PHOTO
Tienimi presente
“Tu ci sguazzi nella malinconia” si sente dire Alberto dall’amico di ritorno dall’Australia, uno che si dichiara “più superficiale”, a cui per tranquillizzarsi basta “vedere un film e fumarsi una canna”. È un momento che inquadra benissimo – e dall’interno, senza le semplificazioni e i paternalismi degli osservatori più navigati – il sentimento collettivo di una generazione spaesata, schiacciata tra l’appuntamento con la maturità (e le responsabilità) e il desiderio di credere ancora in un sogno.
Anche se quel sogno sembra ormai impraticabile, tra la grande città che isola e angoscia (quant’è difficile trovare qualcuno disposto ad ascoltare le tue angosce?) e la provincia spalancata sulla paura di non essere all’altezza delle aspettative altrui (i genitori che propongono concorsi pubblici, i parenti che non considerano la regia degna d’esser definita lavoro, ma anche gli occasionali spettatori di un festivalino di modesti corti: “Maestro, siete il nostro futuro!”).
Eppure sarebbe riduttivo leggere Tienimi presente – presentato alla Festa del Cinema di Roma, nella sezione Freestyle – come l’ennesimo autoritratto dell’artista in fieri, un altro quadretto esistenzial-familiare su chi si sente incompleto e alla fine è solo giovane.
Autore (anche sceneggiatore con Davide de Rosa) e protagonista, Alberto Palmiero si mette in scena con un’attendibile versione di sé, un aspirante regista vicino ai trent’anni che, stanco e disilluso, decide di rinunciare al sogno del cinema e lascia Roma per tornare nella natia Aversa, convinto di trovare un porto sicuro. Ritrova una specie di tranquillità, passa le giornate facendo volantinaggio, si concede una possibilità romantica, ma basta poco perché riaffiorino i dubbi, i tormenti, gli assilli: cosa fare davvero della propria vita?


Tienimi presente
Nell’esordio di questo garbato ventottenne ci sono le stimmate di Ferito a morte, il capolavoro di Raffaele La Capria che spunta all’improvviso nelle ricerche di Google a ricordarci un’eredità con la quale confrontarsi sempre, una suggestione per inabissarsi alla rincorsa della “grande occasione mancata” e a chiederci “che cosa ancora ci trattiene?”. Ma, anche qui, la filiazione è suggestiva, perché Palmiero rifugge l’intellettualismo, si mette al centro senza la pretesa di rappresentare alcuno se non se stesso.

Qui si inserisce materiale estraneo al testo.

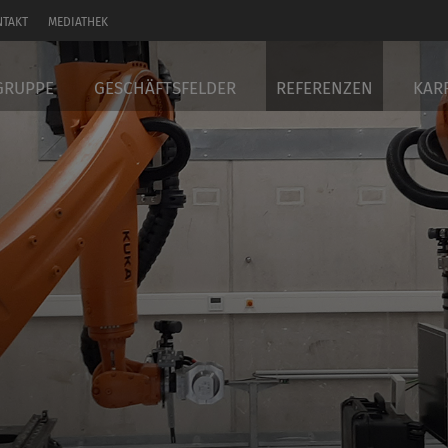
NTAKT
MEDIATHEK
GRUPPE
GESCHÄFTSFELDER
REFERENZEN
KAR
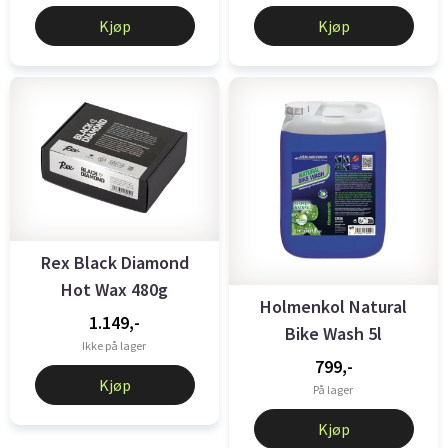
Kjøp
Kjøp
Rex Black Diamond
Hot Wax 480g
Holmenkol Natural
1.149,-
Bike Wash 5l
Ikke på lager
799,-
Kjøp
På lager
Kjøp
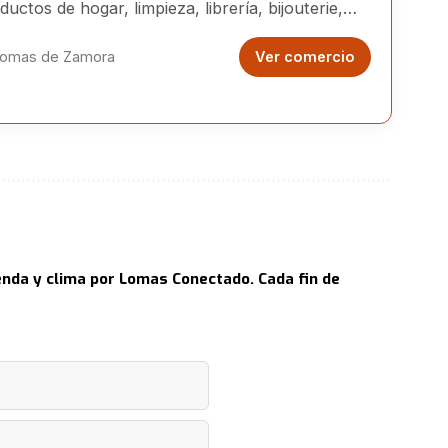
ductos de hogar, limpieza, librería, bijouterie,
uetes y más a precios accesibles.
omas de Zamora
Ver comercio
nda y clima por Lomas Conectado. Cada fin de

E però “si sposta per farci vedere il film”, per farci scoprire un apparato umano fatto di produttori poco affidabili (Gianluca Arcopinto, anche co-produttore del film con Simone Gattoni, in una gustosa apparizione) e singolari operatori culturali (il critico Ignazio Senatore in posa autoironica), venerati maestri (Marco Bellocchio: Palmerio fa la comparsa sul set di Portobello) e giovani promesse (l’amico Mino Capuano, autore del mai dimenticato Quanno chiove), genitori che mascherano la preoccupazione con la rigidità (Elena Fattore e Carlo Palmiero, mamma e papà dell’attore e regista) e amici che aspettano qualcosa che forse mai arriverà.
Al crocevia tra il primo Nanni Moretti (ma senza orizzonte sociopolitica) e la stagione dei malincomici (Massimo Troisi soprattutto), Palmiero sceglie l’autofiction e si muove tra sprofondamento (il sogno, le camminate) e restituzione (la canzone composta con l’amico, il filmino con i genitori), diluisce la rabbia nel disincanto, trova la certezza nell’impaccio, si concede l’amore e si apre al futuro nonostante tutto. Che bravo, Palmiero: teniamolo presente.